--- Given data ---

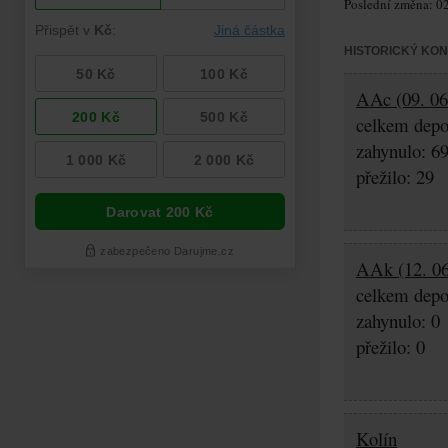
Poslední změna: 02
HISTORICKÝ KO
AAc (09. 06.
celkem depo
zahynulo: 6
přežilo: 29
AAk (12. 06
celkem depo
zahynulo: 0
přežilo: 0
Kolín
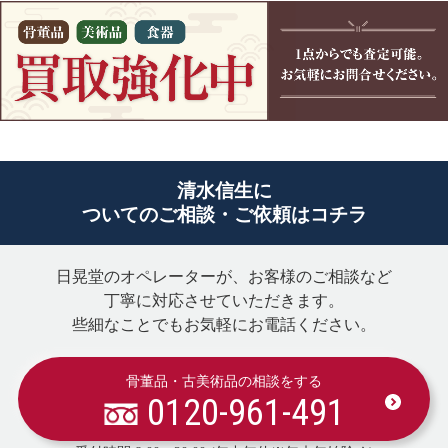
清水信生に
ついてのご相談・ご依頼はコチラ
日晃堂のオペレーターが、お客様のご相談など
丁寧に対応させていただきます。
些細なことでもお気軽にお電話ください。
骨董品・古美術品の相談をする
0120-961-491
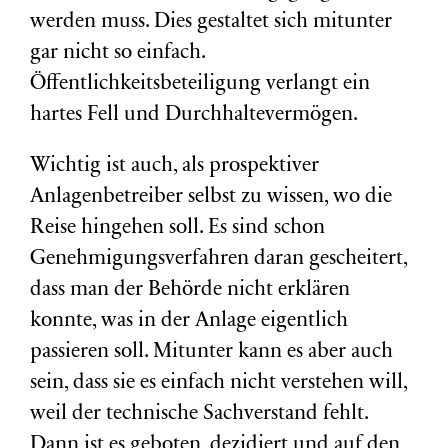
werden muss. Dies gestaltet sich mitunter
gar nicht so einfach.
Öffentlichkeitsbeteiligung verlangt ein
hartes Fell und Durchhaltevermögen.
Wichtig ist auch, als prospektiver
Anlagenbetreiber selbst zu wissen, wo die
Reise hingehen soll. Es sind schon
Genehmigungsverfahren daran gescheitert,
dass man der Behörde nicht erklären
konnte, was in der Anlage eigentlich
passieren soll. Mitunter kann es aber auch
sein, dass sie es einfach nicht verstehen will,
weil der technische Sachverstand fehlt.
Dann ist es geboten, dezidiert und auf den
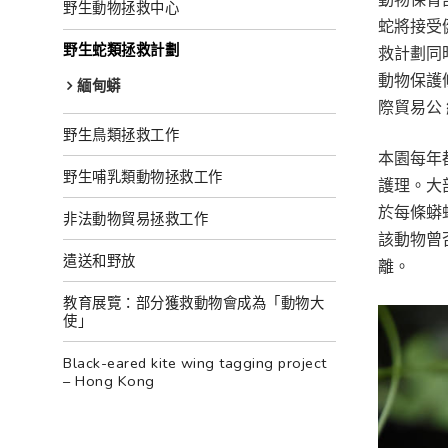
野生動物拯救中心
蛇將接受
野生蛇類拯救計劃
救計劃同
動物保護
緬甸蟒
際貿易公 
野生鳥類拯救工作
本園每年
野生哺乳類動物拯救工作
護理。大
於每條蟒
非法動物貿易拯救工作
該動物曾
遣送和野放
離。
教育展覽：部分獲救動物會成為「動物大
使」
Black-eared kite wing tagging project
– Hong Kong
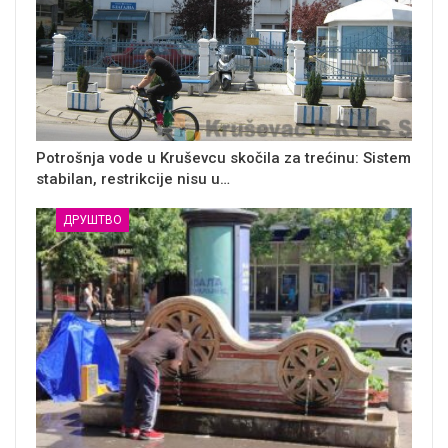
Potrošnja vode u Kruševcu skočila za trećinu: Sistem
stabilan, restrikcije nisu u…
ДРУШТВО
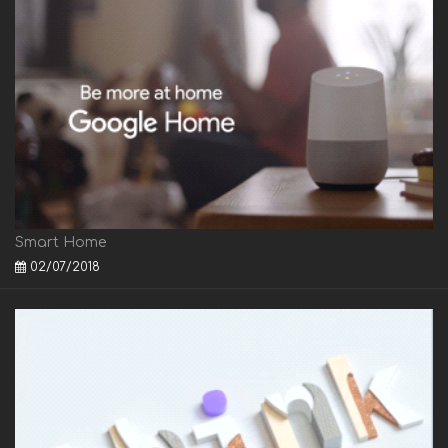
Smart Home
02/07/2018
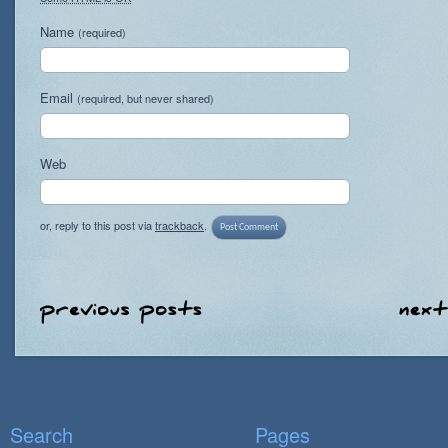
Name
(required)
Email
(required, but never shared)
Web
or, reply to this post via
trackback
.
Search
Pages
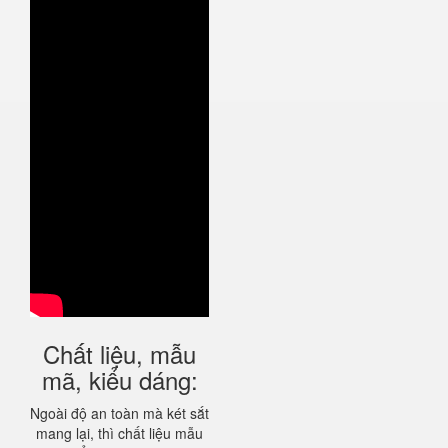
Chất liệu, mẫu
mã, kiểu dáng:
Ngoài độ an toàn mà két sắt
mang lại, thì chất liệu mẫu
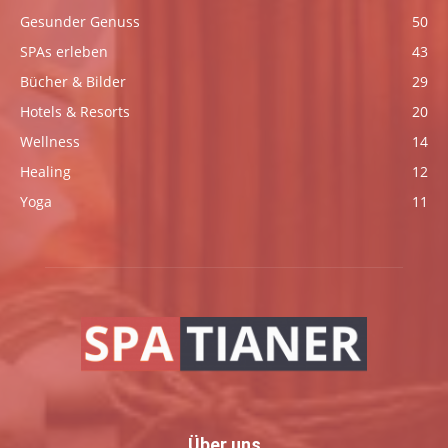
Gesunder Genuss
50
SPAs erleben
43
Bücher & Bilder
29
Hotels & Resorts
20
Wellness
14
Healing
12
Yoga
11
Über uns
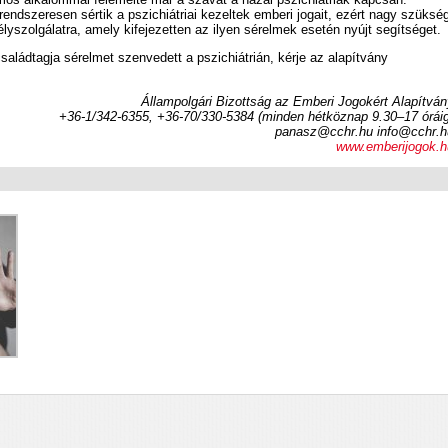
ndszeresen sértik a pszichiátriai kezeltek emberi jogait, ezért nagy szüksé
lyszolgálatra, amely kifejezetten az ilyen sérelmek esetén nyújt segítséget.
saládtagja sérelmet szenvedett a pszichiátrián, kérje az alapítvány
Állampolgári Bizottság az Emberi Jogokért Alapítvá
+36-1/342-6355, +36-70/330-5384 (minden hétköznap 9.30–17 óráig
panasz@cchr.hu info@cchr.h
www.emberijogok.h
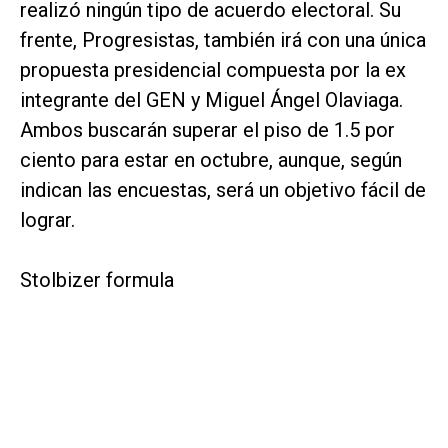
realizó ningún tipo de acuerdo electoral. Su
frente, Progresistas, también irá con una única
propuesta presidencial compuesta por la ex
integrante del GEN y Miguel Ángel Olaviaga.
Ambos buscarán superar el piso de 1.5 por
ciento para estar en octubre, aunque, según
indican las encuestas, será un objetivo fácil de
lograr.
Stolbizer formula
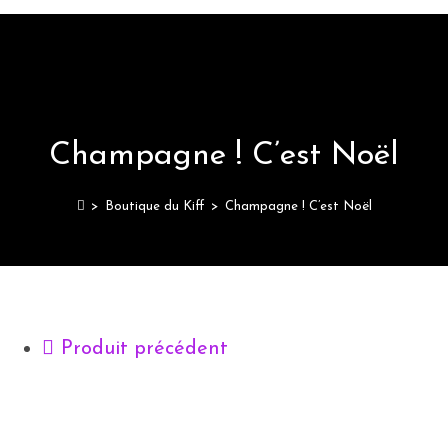
Champagne ! C’est Noël
>
Boutique du Kiff
>
Champagne ! C’est Noël
Produit précédent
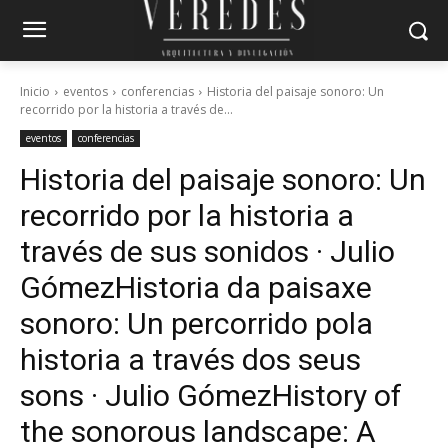
Inicio
eventos
conferencias
Historia del paisaje sonoro: Un
recorrido por la historia a través de...
eventos
conferencias
Historia del paisaje sonoro: Un
recorrido por la historia a
través de sus sonidos · Julio
Gómez
Historia da paisaxe
sonoro: Un percorrido pola
historia a través dos seus
sons · Julio Gómez
History of
the sonorous landscape: A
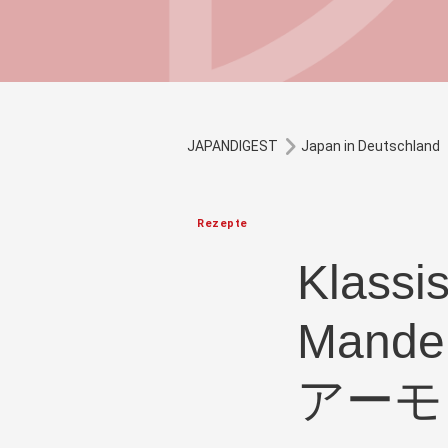
JAPANDIGEST
Japan in Deutschland
Rezepte
Klassis
Mandel
アーモ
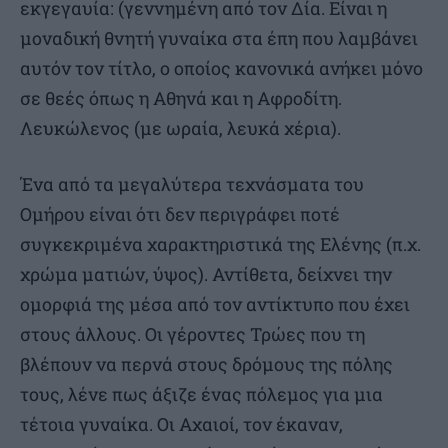
εκγεγαυία: (γεννημένη από τον Δία. Είναι η
μοναδική θνητή γυναίκα στα έπη που λαμβάνει
αυτόν τον τίτλο, ο οποίος κανονικά ανήκει μόνο
σε θεές όπως η Αθηνά και η Αφροδίτη.
Λευκώλενος (με ωραία, λευκά χέρια).
Ένα από τα μεγαλύτερα τεχνάσματα του
Ομήρου είναι ότι δεν περιγράφει ποτέ
συγκεκριμένα χαρακτηριστικά της Ελένης (π.χ.
χρώμα ματιών, ύψος). Αντίθετα, δείχνει την
ομορφιά της μέσα από τον αντίκτυπο που έχει
στους άλλους. Οι γέροντες Τρώες που τη
βλέπουν να περνά στους δρόμους της πόλης
τους, λένε πως άξιζε ένας πόλεμος για μια
τέτοια γυναίκα. Οι Αχαιοί, τον έκαναν,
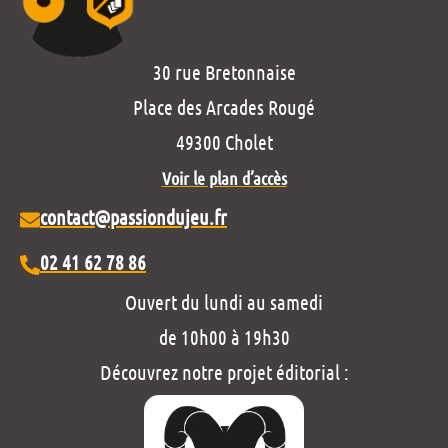
30 rue Bretonnaise
Place des Arcades Rougé
49300 Cholet
Voir le plan d’accès
contact@passiondujeu.fr
02 41 62 78 86
Ouvert du lundi au samedi
de 10h00 à 19h30
Découvrez notre projet éditorial :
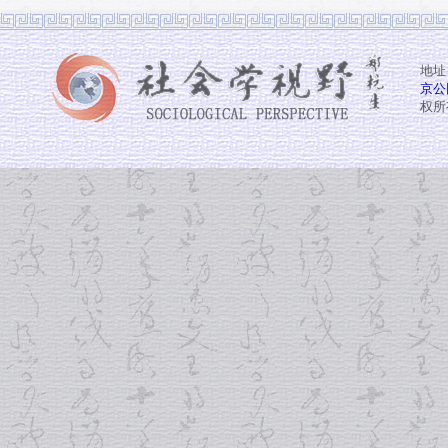
地址
京公网
权所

---

- [Work to be completed]: Wherever the word "γυναίκα" occurs in a line of the listing, copy that line.

- [Task result]:
μοναδική θνητή γυναίκα στα έπη που λαμβάνει
τέτοια γυναίκα. Οι Αχαιοί, τον έκαναν,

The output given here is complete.